**ASSIGNMENT**
How many lines in the listing below include the word "каза"? Answer with the number and nothing else.

**RECORDS SHOWN**

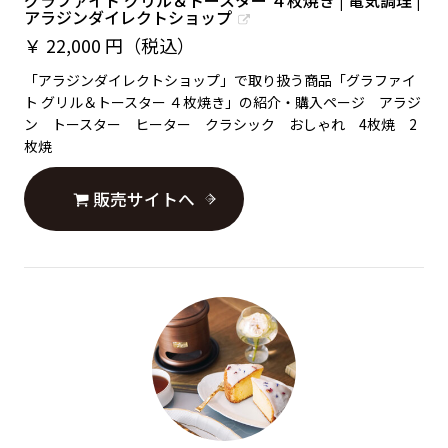
グラファイト グリル＆トースター ４枚焼き | 電気調理 |
アラジンダイレクトショップ
￥
22,000 円（税込）
「アラジンダイレクトショップ」で取り扱う商品「グラファイ
ト グリル＆トースター ４枚焼き」の紹介・購入ページ アラジ
ン トースター ヒーター クラシック おしゃれ 4枚焼 2
枚焼
販売サイトへ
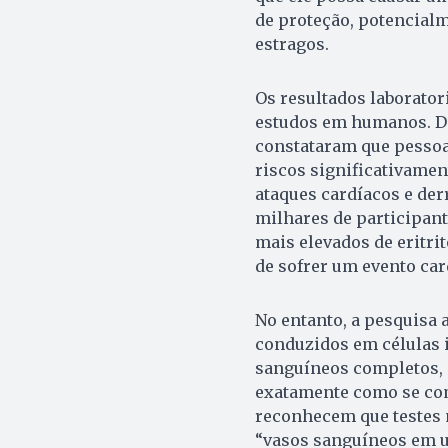
de proteção, potencialm
estragos.
Os resultados laborator
estudos em humanos. Di
constataram que pessoa
riscos significativamen
ataques cardíacos e de
milhares de participan
mais elevados de eritr
de sofrer um evento car
No entanto, a pesquisa
conduzidos em células i
sanguíneos completos, 
exatamente como se co
reconhecem que testes 
“vasos sanguíneos em u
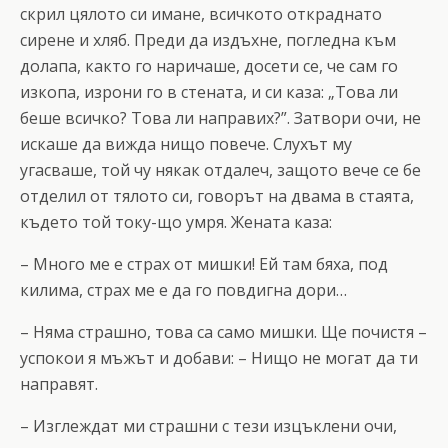
скрил цялото си имане, всичкото откраднато
сирене и хляб. Преди да издъхне, погледна към
долапа, както го наричаше, досети се, че сам го
изкопа, изрони го в стената, и си каза: „Това ли
беше всичко? Това ли направих?”. Затвори очи, не
искаше да вижда нищо повече. Слухът му
угасваше, той чу някак отдалеч, защото вече се бе
отделил от тялото си, говорът на двама в стаята,
където той току-що умря. Жената каза:
– Много ме е страх от мишки! Ей там бяха, под
килима, страх ме е да го повдигна дори…
– Няма страшно, това са само мишки. Ще почистя –
успокои я мъжът и добави: – Нищо не могат да ти
направят.
– Изглеждат ми страшни с тези изцъклени очи,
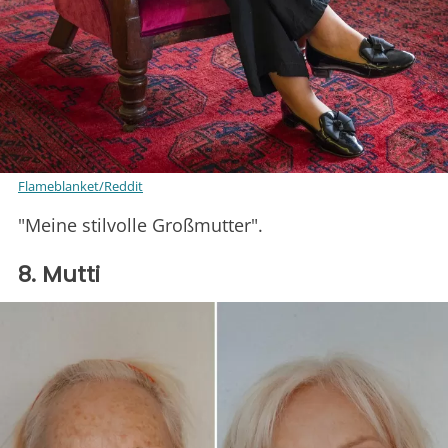
Flameblanket/Reddit
"Meine stilvolle Großmutter".
8. Mutti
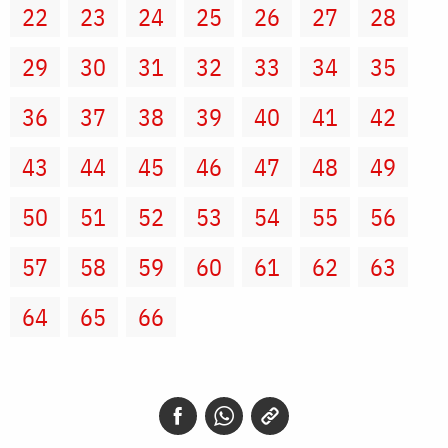
22
23
24
25
26
27
28
29
30
31
32
33
34
35
36
37
38
39
40
41
42
43
44
45
46
47
48
49
50
51
52
53
54
55
56
57
58
59
60
61
62
63
64
65
66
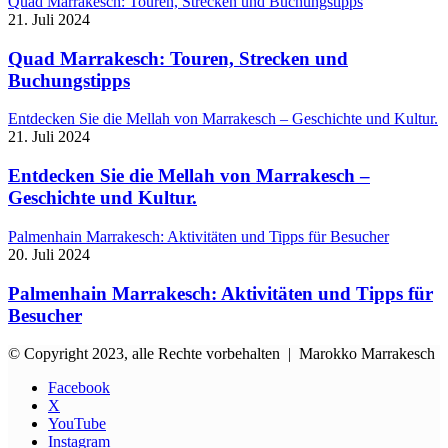
Quad Marrakesch: Touren, Strecken und Buchungstipps
21. Juli 2024
Quad Marrakesch: Touren, Strecken und
Buchungstipps
Entdecken Sie die Mellah von Marrakesch – Geschichte und Kultur.
21. Juli 2024
Entdecken Sie die Mellah von Marrakesch –
Geschichte und Kultur.
Palmenhain Marrakesch: Aktivitäten und Tipps für Besucher
20. Juli 2024
Palmenhain Marrakesch: Aktivitäten und Tipps für
Besucher
© Copyright 2023, alle Rechte vorbehalten | Marokko Marrakesch
Facebook
X
YouTube
Instagram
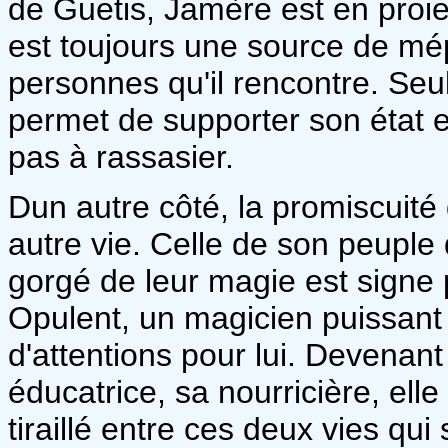
de Guetis, Jamère est en proi
est toujours une source de mép
personnes qu'il rencontre. Seul
permet de supporter son état et
pas à rassasier.
Dun autre côté, la promiscuité 
autre vie. Celle de son peuple 
gorgé de leur magie est signe 
Opulent, un magicien puissant
d'attentions pour lui. Devenan
éducatrice, sa nourricière, ell
tiraillé entre ces deux vies qui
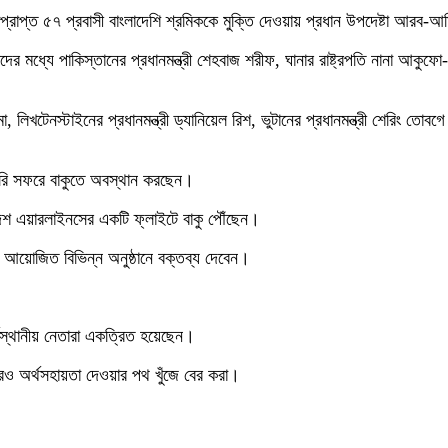
প্রাপ্ত ৫৭ প্রবাসী বাংলাদেশি শ্রমিককে মুক্তি দেওয়ায় প্রধান উপদেষ্টা আরব-আ
ের মধ্যে পাকিস্তানের প্রধানমন্ত্রী শেহবাজ শরীফ, ঘানার রাষ্ট্রপতি নানা আকুফো-আ
রামা, লিখটেনস্টাইনের প্রধানমন্ত্রী ড্যানিয়েল রিশ, ভুটানের প্রধানমন্ত্রী শেরিং 
রকারি সফরে বাকুতে অবস্থান করছেন।
দেশ এয়ারলাইনসের একটি ফ্লাইটে বাকু পৌঁছেন।
আয়োজিত বিভিন্ন অনুষ্ঠানে বক্তব্য দেবেন।
্ষস্থানীয় নেতারা একত্রিত হয়েছেন।
আরও অর্থসহায়তা দেওয়ার পথ খুঁজে বের করা।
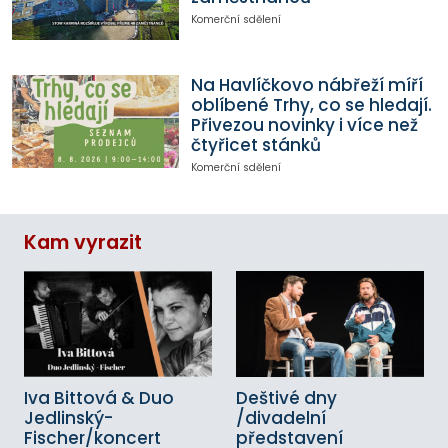
Komerční sdělení
Na Havlíčkovo nábřeží míří
oblíbené Trhy, co se hledají.
Přivezou novinky i více než
čtyřicet stánků
Komerční sdělení
Kam vyrazit
Iva Bittová & Duo
Deštivé dny
Jedlinský-
/divadelní
Fischer/koncert
představení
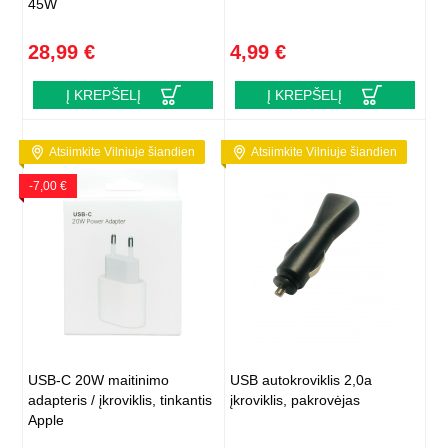
45W
28,99 €
4,99 €
Į KREPŠELĮ
Į KREPŠELĮ
Atsiimkite Vilniuje šiandien
Atsiimkite Vilniuje šiandien
-7,00 €
USB-C 20W maitinimo
USB autokroviklis 2,0a
adapteris / įkroviklis, tinkantis
įkroviklis, pakrovėjas
Apple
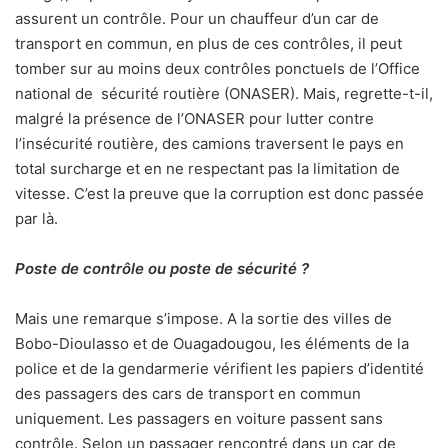
assurent un contrôle. Pour un chauffeur d’un car de
transport en commun, en plus de ces contrôles, il peut
tomber sur au moins deux contrôles ponctuels de l’Office
national de
sécurité routière (ONASER). Mais, regrette-t-il,
malgré la présence de l’ONASER pour lutter contre
l’insécurité routière, des camions traversent le pays en
total surcharge et en ne respectant pas la limitation de
vitesse. C’est la preuve que la corruption est donc passée
par là.
Poste de contrôle ou poste de sécurité ?
Mais une remarque s’impose. A la sortie des villes de
Bobo-Dioulasso et de Ouagadougou, les éléments de la
police et de la gendarmerie vérifient les papiers d’identité
des passagers des cars de transport en commun
uniquement. Les passagers en voiture passent sans
contrôle. Selon un passager rencontré dans un car de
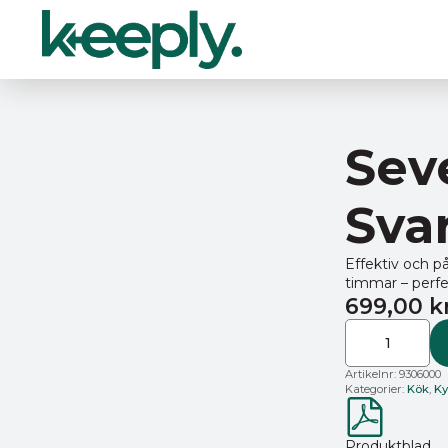
Sev
Sva
Effektiv och p
timmar – perfek
699,00
k
Severin
Termosbrygga
KA
9306
Artikelnr:
9306000
–
Kategorier:
Kök
,
Ky
Svart
(1000W)
mängd
Produktblad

**THE COMPLETED TASK**
2